> _To do_
Locate every line in the records below that holds the word "vous" and return each one.

> _Records supplied_
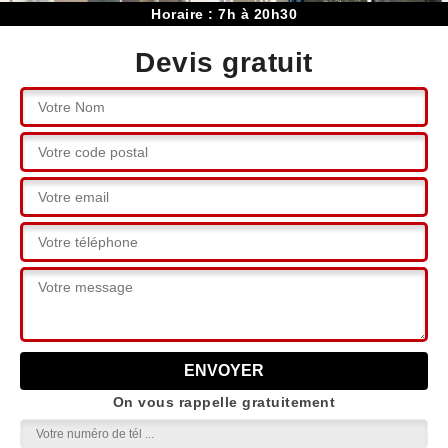
Horaire : 7h à 20h30
Devis gratuit
On vous rappelle gratuitement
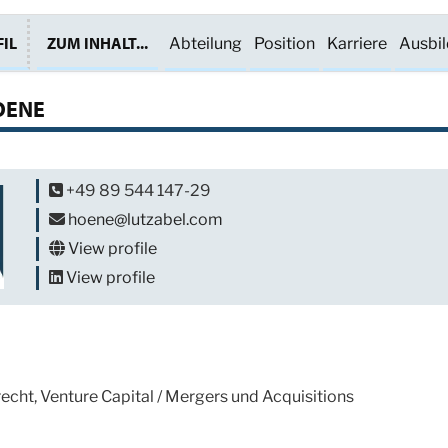
IL
ZUM INHALT...
Abteilung
Position
Karriere
Ausbi
OENE
+49 89 544 147-29
hoene@lutzabel.com
View profile
View profile
echt, Venture Capital / Mergers und Acquisitions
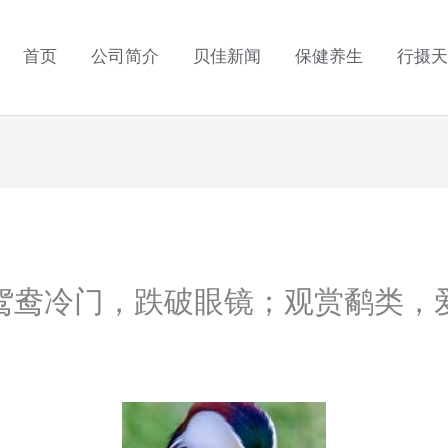
首页
公司简介
贝佳新闻
保健养生
行摄天
鸳鸯冷门，跌破眼镜；观赏鹬类，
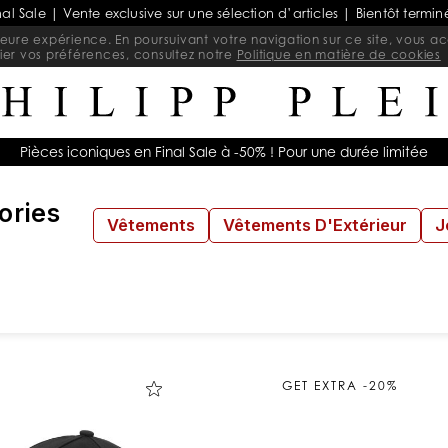
nal Sale | Vente exclusive sur une sélection d’articles | Bientôt termin
lleure expérience. En poursuivant votre navigation sur ce site, vous acc
ier vos préférences, consultez notre
Politique en matière de cookies
Pièces iconiques en Final Sale à -50% ! Pour une durée limitée
ories
Vêtements
Vêtements D'Extérieur
J
GET EXTRA -20%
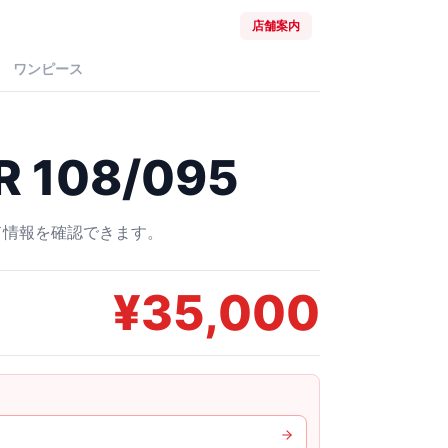
店舗案内
ワンピース
 108/095
ード情報を確認できます。
¥
35,000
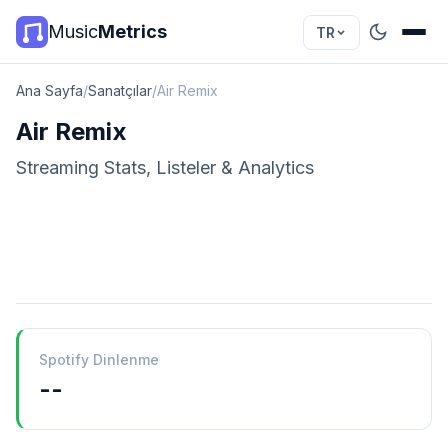
Music
Metrics
TR
Ana Sayfa
/
Sanatçılar
/
Air Remix
Air Remix
Streaming Stats, Listeler & Analytics
Spotify Dinlenme
--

> _Solution to the problem_
On vous rappelle gratuitement
lleure expérience. En poursuivant votre navigation sur ce site, vous acc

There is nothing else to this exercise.